Odorrana livida, also known as the green mountain frog, green cascade frog, Tenasserim frog, bright frog, large odorous frog, or large-eared rock frog, is a species of frog in the family Ranidae. It is known with certainty only from its neotype locality at the Dawna Range in Myanmar, near the border to Thailand, but molecular data suggest that it is present in northeastern India and in peninsular Thailand too, while records from China refer to other species. In much of the literature, this species has been confused with other species, including Odorrana graminea.

==Description==
Adult females measure 89–97 mm in snout–vent length (neotype and a referred specimen); males are presumably much smaller. The body is dorsoventrally compressed. The head is broad and the snout is rounded.

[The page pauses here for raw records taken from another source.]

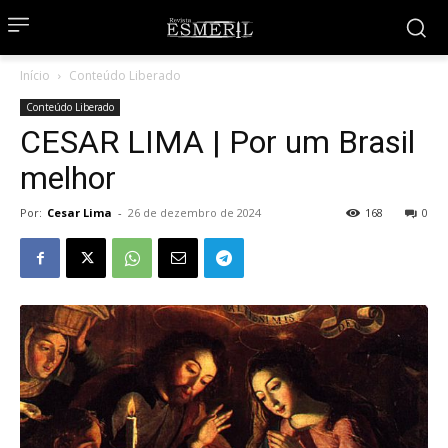
Início
Conteúdo Liberado
Conteúdo Liberado
CESAR LIMA | Por um Brasil
melhor
Por:
Cesar Lima
-
26 de dezembro de 2024
168
0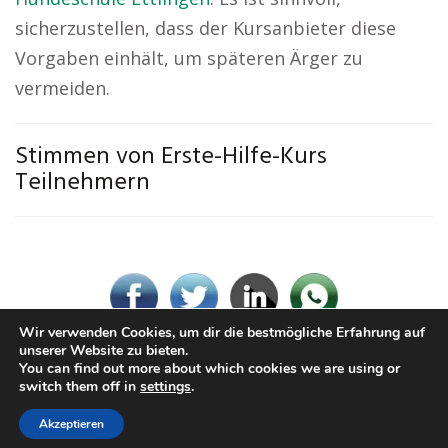
sicherzustellen, dass der Kursanbieter diese
Vorgaben einhält, um späteren Ärger zu
vermeiden.
Stimmen von Erste-Hilfe-Kurs
Teilnehmern
Wir verwenden Cookies, um dir die bestmögliche Erfahrung auf
unserer Website zu bieten.
You can find out more about which cookies we are using or
© Erste-Hilfe-Kurs.rocks
switch them off in
settings
.
Impressum / Datenschutz
Cookie-Richtlinie (EU)
Akzeptieren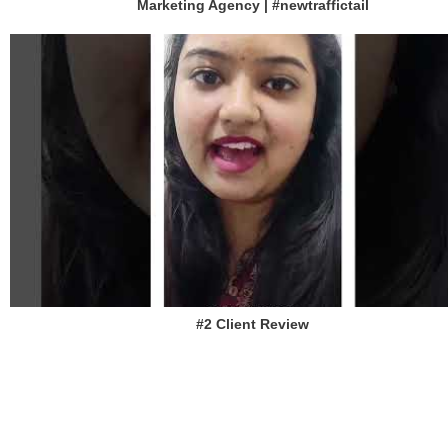
Marketing Agency | #newtraffictail
#2 Client Review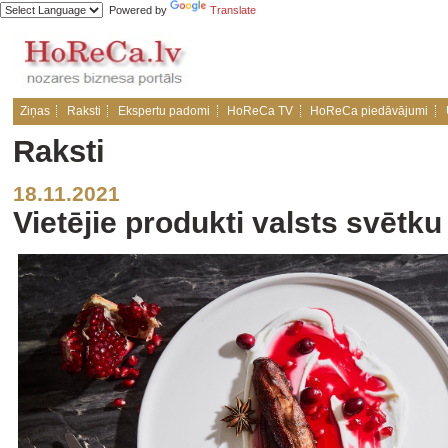
Powered by
Translate
Ziņas
Raksti
Ekspertu padomi
HoReCa TV
HoReCa piedāvājumi
Raksti
18.11.2021
Vietējie produkti valsts svētk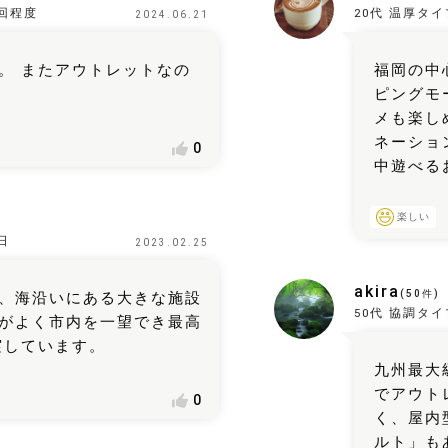
回程度
20代
温厚タイ
2024.06.21
。 またアウトレットなの
福岡の中
ピングモ
メも楽し
ネーショ
0
中遊べる
楽しい
日
2023.02.25
akira
(
50
件)
、海沿いにある大きな施設
50代
協調タイ
がよく市内を一望でき最高
実しています。
九州最大
でアウト
0
く、屋内
ルト」も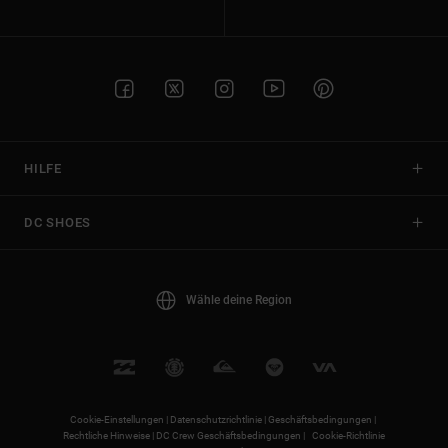
HILFE
DC SHOES
Wähle deine Region
Cookie-Einstellungen |
Datenschutzrichtlinie |
Geschäftsbedingungen |
Rechtliche Hinweise |
DC Crew Geschäftsbedingungen |
Cookie-Richtlinie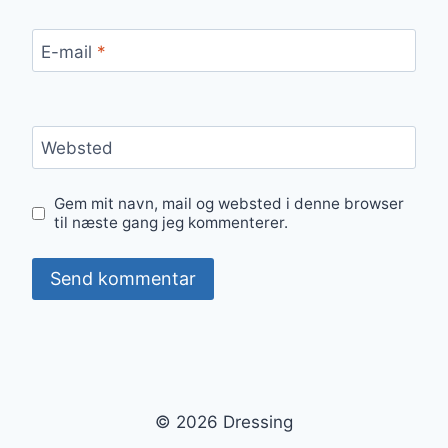
E-mail
*
Websted
Gem mit navn, mail og websted i denne browser
til næste gang jeg kommenterer.
© 2026 Dressing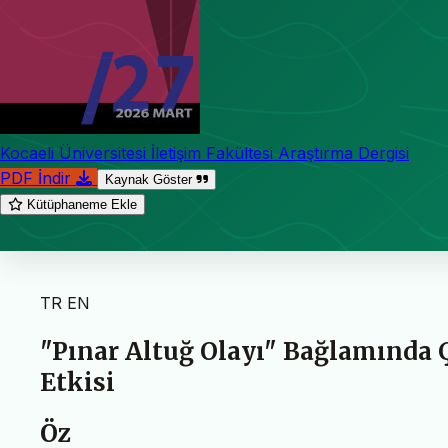
Kocaeli Üniversitesi İletişim Fakültesi Araştırma Dergisi
PDF İndir
Kaynak Göster
Kütüphaneme Ekle
TR
EN
"Pınar Altuğ Olayı" Bağlamında
Etkisi
Öz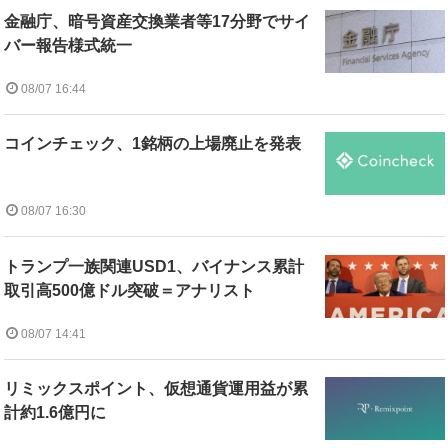
金融庁、暗号資産交換業者等17分野でサイ
バー報告様式統一
08/07 16:44
コインチェック、1銘柄の上場廃止を発表
08/07 16:30
トランプ一族関連USD1、バイナンス累計
取引高500億ドル突破＝アナリスト
08/07 14:41
リミックスポイント、仮想通貨運用益が累
計約1.6億円に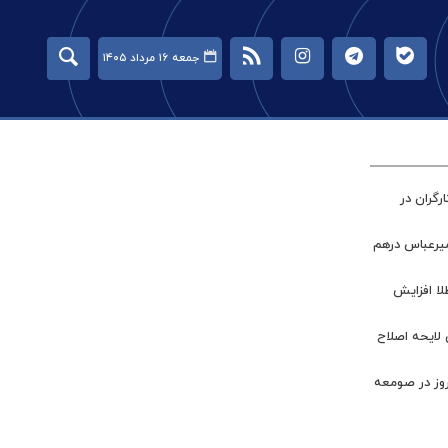
جمعه ۱۶ مرداد ۱۴۰۵
گران در
میرعباس درهم
طلا افزایش
 لایحه اصلاح
روز در صومعه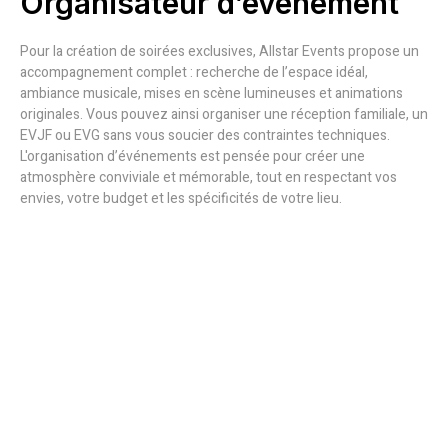
Organisateur d’événement
Pour la création de soirées exclusives, Allstar Events propose un
accompagnement complet : recherche de l’espace idéal,
ambiance musicale, mises en scène lumineuses et animations
originales. Vous pouvez ainsi organiser une réception familiale, un
EVJF ou EVG sans vous soucier des contraintes techniques.
L'organisation d’événements est pensée pour créer une
atmosphère conviviale et mémorable, tout en respectant vos
envies, votre budget et les spécificités de votre lieu.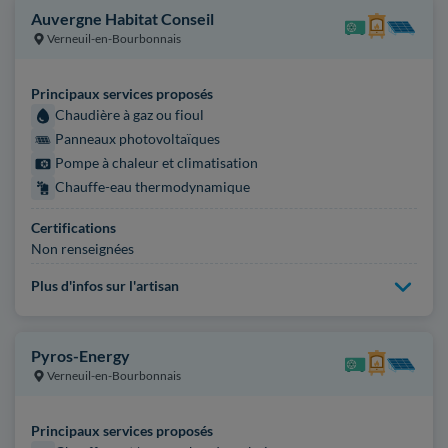
Auvergne Habitat Conseil
Verneuil-en-Bourbonnais
Principaux services proposés
Chaudière à gaz ou fioul
Panneaux photovoltaïques
Pompe à chaleur et climatisation
Chauffe-eau thermodynamique
Certifications
Non renseignées
Plus d'infos sur l'artisan
Pyros-Energy
Verneuil-en-Bourbonnais
Principaux services proposés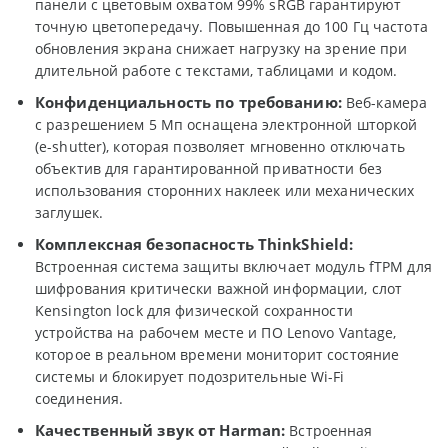
панели с цветовым охватом 99% sRGB гарантируют
точную цветопередачу. Повышенная до 100 Гц частота
обновления экрана снижает нагрузку на зрение при
длительной работе с текстами, таблицами и кодом.
Конфиденциальность по требованию:
Веб-камера
с разрешением 5 Мп оснащена электронной шторкой
(e-shutter), которая позволяет мгновенно отключать
объектив для гарантированной приватности без
использования сторонних наклеек или механических
заглушек.
Комплексная безопасность ThinkShield:
Встроенная система защиты включает модуль fTPM для
шифрования критически важной информации, слот
Kensington lock для физической сохранности
устройства на рабочем месте и ПО Lenovo Vantage,
которое в реальном времени мониторит состояние
системы и блокирует подозрительные Wi-Fi
соединения.
Качественный звук от Harman:
Встроенная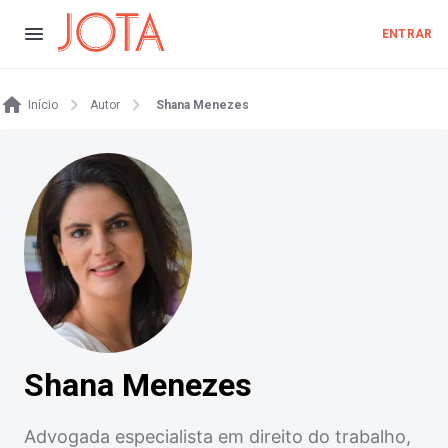
ENTRAR
Início
Autor
Shana Menezes
Shana Menezes
Advogada especialista em direito do trabalho,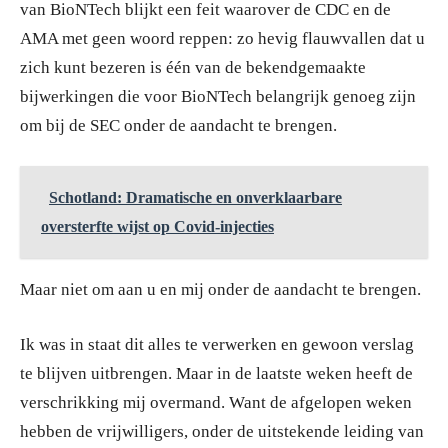
van BioNTech blijkt een feit waarover de CDC en de
AMA met geen woord reppen: zo hevig flauwvallen dat u
zich kunt bezeren is één van de bekendgemaakte
bijwerkingen die voor BioNTech belangrijk genoeg zijn
om bij de SEC onder de aandacht te brengen.
Schotland: Dramatische en onverklaarbare
oversterfte wijst op Covid-injecties
Maar niet om aan u en mij onder de aandacht te brengen.
Ik was in staat dit alles te verwerken en gewoon verslag
te blijven uitbrengen. Maar in de laatste weken heeft de
verschrikking mij overmand. Want de afgelopen weken
hebben de vrijwilligers, onder de uitstekende leiding van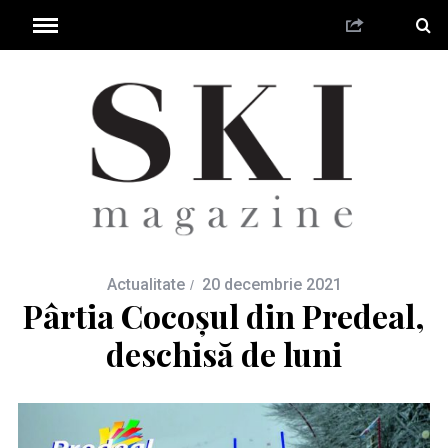
Actualitate
20 decembrie 2021
Pârtia Cocoșul din Predeal,
deschisă de luni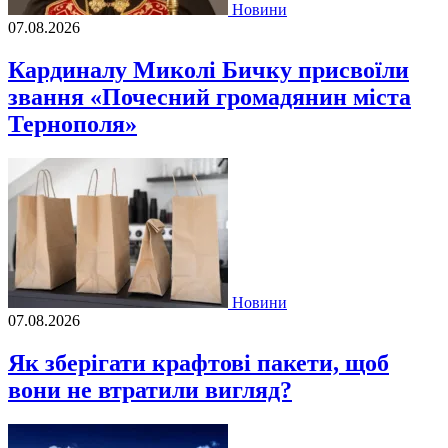
Новини
07.08.2026
Кардиналу Миколі Бичку присвоїли
звання «Почесний громадянин міста
Тернополя»
Новини
07.08.2026
Як зберігати крафтові пакети, щоб
вони не втратили вигляд?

The tympanum is round and distinct; the supratympanic fold is weak. The fingers and toes have well-developed discs; the toes are fully webbed. Preserved specimens have uniformly brown dorsum; the limbs are lighter brown, without transverse bars.

==Habitat and conservation==
Little precise information on ecological requirements of this species is available. It probably occurs near fast-flowing rivers and streams in montane tropical forests. Breeding presumably takes places in the streams. Its conservation status is insufficiently known.